University of Vermont

Rubenstein School of Environment and Natural Resources

Week 1, Part 2: September 13, 2008

1. Bird Point Count Database Design (1:00 – 2:30)

a. Basics of the research project

i. Locations are spread throughout Vermont, and three counts (visits) are conducted at each location. These counts are not necessarily on the same day (although they are in the sample data).

ii. At each visit, an observer listens and looks for birds for 10 minutes.

1. Records minute of detection, species (4-letter code), and visual (including flyover) or auditory (song or call) detection.

a. Really only interested if detections are visual or auditory

b. Will exclude flyovers

2. Records start time, weather, and date, habitat, and coordinates.

a. Wind conditions are 0 = Calm, 1 = Very light, 2 = Light breeze, can feel on face, 3 = Gentle breeze, leaves and twigs move, 4 = Moderate breeze, raises loose paper.

b.

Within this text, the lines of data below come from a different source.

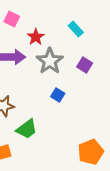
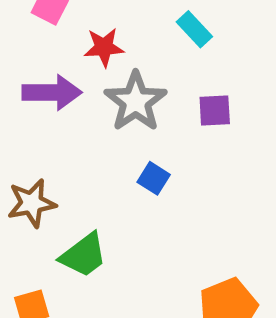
red star: (36, 37) -> (104, 47), turned 30
purple square: (85, 65) -> (215, 111), turned -35

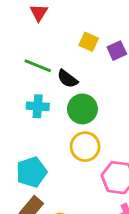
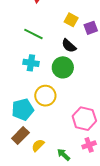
black semicircle: (67, 79) -> (69, 46), moved
yellow circle: (85, 147) -> (45, 96), moved

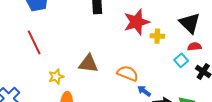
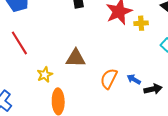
orange semicircle: (128, 73) -> (109, 79), moved, turned -80

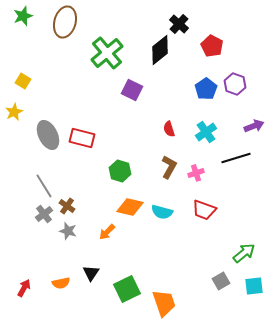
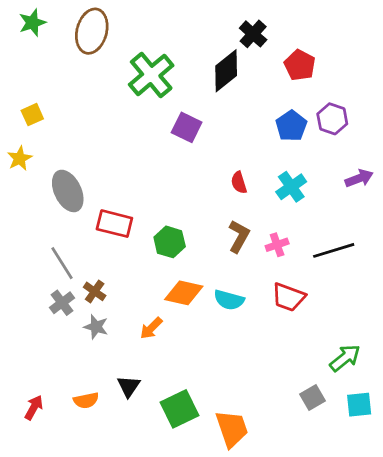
yellow square: (23, 81) -> (32, 115), turned 35
red rectangle: (82, 138) -> (114, 224), moved
black line: (236, 158) -> (334, 250), moved

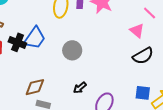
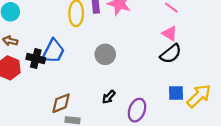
pink triangle: (137, 31) -> (170, 33), moved
gray circle: (72, 50) -> (105, 54), moved

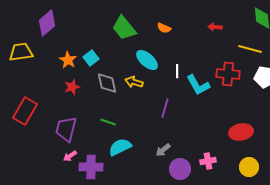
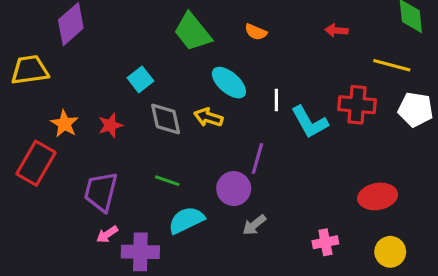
orange star: (68, 60) -> (64, 124), moved
purple circle: (180, 169) -> (234, 189), moved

Sky conditions are 0 = Clear, 1 = Partly cloudy, 2 = Cloudy, 3 = Fog, 4 = Drizzle or light rain.

c. The habitat information is percent forest, percent grassland, and percent developed habitat within 300 meters of the point count location.

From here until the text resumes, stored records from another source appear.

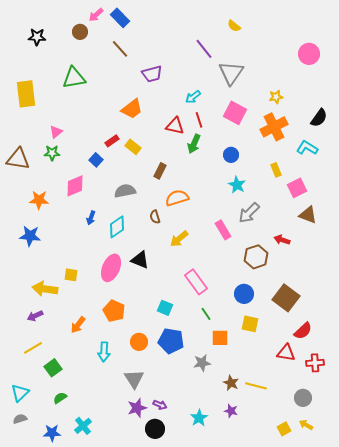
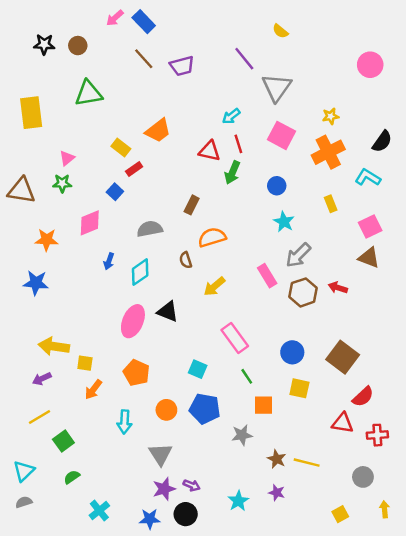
brown circle: (80, 32) -> (78, 46), moved
purple trapezoid: (152, 74) -> (182, 66), moved
yellow rectangle: (133, 147) -> (121, 147), moved
pink square: (297, 188) -> (370, 226), moved
brown hexagon: (256, 257) -> (303, 292), moved
yellow square: (71, 275) -> (85, 363), moved
yellow arrow: (306, 425) -> (385, 509), moved, turned 56
blue star: (52, 433) -> (150, 519), moved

d. X Coordinate ranges between 420000 and 520000

e. Y Coordinate ranges between 120000 and 240000

iii. Download the “Bird Data” spreadsheet to get a feel for what the data looks like.

b. Design database tables

i. Download the “Bird Point Counts” spreadsheet from the class website. Look at the “Overview” sheet, which lists the information collected by the study.

ii. Think about how these pieces of data are related to each other. What tables make logical sense? What data should go into each table?

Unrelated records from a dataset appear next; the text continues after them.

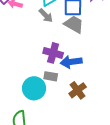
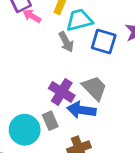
gray trapezoid: (74, 24) -> (94, 88), moved
gray rectangle: (51, 76) -> (50, 121), turned 40

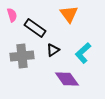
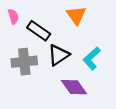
black triangle: (53, 50) -> (59, 55), size x1.5

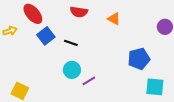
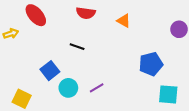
blue square: (46, 36) -> (50, 71), moved
cyan circle: (72, 70) -> (68, 88), moved

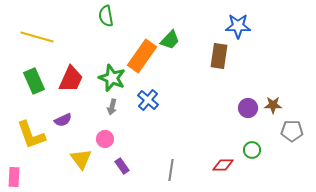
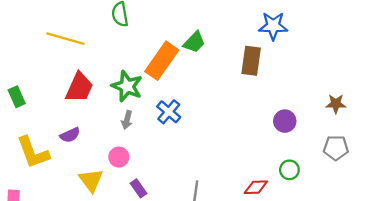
yellow line: (37, 37) -> (65, 39), moved
green rectangle: (34, 81) -> (17, 97), moved, size x0.7
brown star: (273, 105) -> (336, 104), moved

1. Should end up with four tables: tlu_Species (containing bird codes and common names), tbl_Locations (Coordinates and habitat information), tbl_Visits (Time, date, weather conditions), and tbl_Observations (Count time, species, visual/auditory).

iii. Now consider how the tables are inter-related. Consider each possible pairing of tables, and think about whether the data are directly related. Fill in the type of relationship needed, and the field(s) that serve as the keys linking the tables. If the relationship is one to many, make sure to identify which side is the “many” side.

1. Once everyone has had a chance to work on this, compare notes.

2. Relationships: tlu_Species (1) to tbl_Observations (Many), link on Species_ID to Species_IDF; tbl_Locations (1) to tbl_Visits (Many), link on Location_ID to Location_IDF; tbl_Visits (1) to tbl_Observations (Many), link on Visit_ID to Visit_IDF.

iv. Now consider the first table, thinking about the table as a whole and the fields that comprise it.

1. Table Name: Is the name you chose consistent with naming conventions? Does the name make logical sense? Did you use a reserved word as the name?

2. Table Description: Write a brief (one sentence or sentence fragment) description of this table’s contents.

3. Table Relationships: Copy the information from the Overview page. Include the type of relationship and the linking field(s).

4. Skip the next four questions for now.

v. Continue by further defining the fields for the first table.

1. Table Fields: What fields are included in this table? Choose a name for each field. Are the names consistent with naming conventions? Do the names make logical sense? Did you use any reserved words as a field name?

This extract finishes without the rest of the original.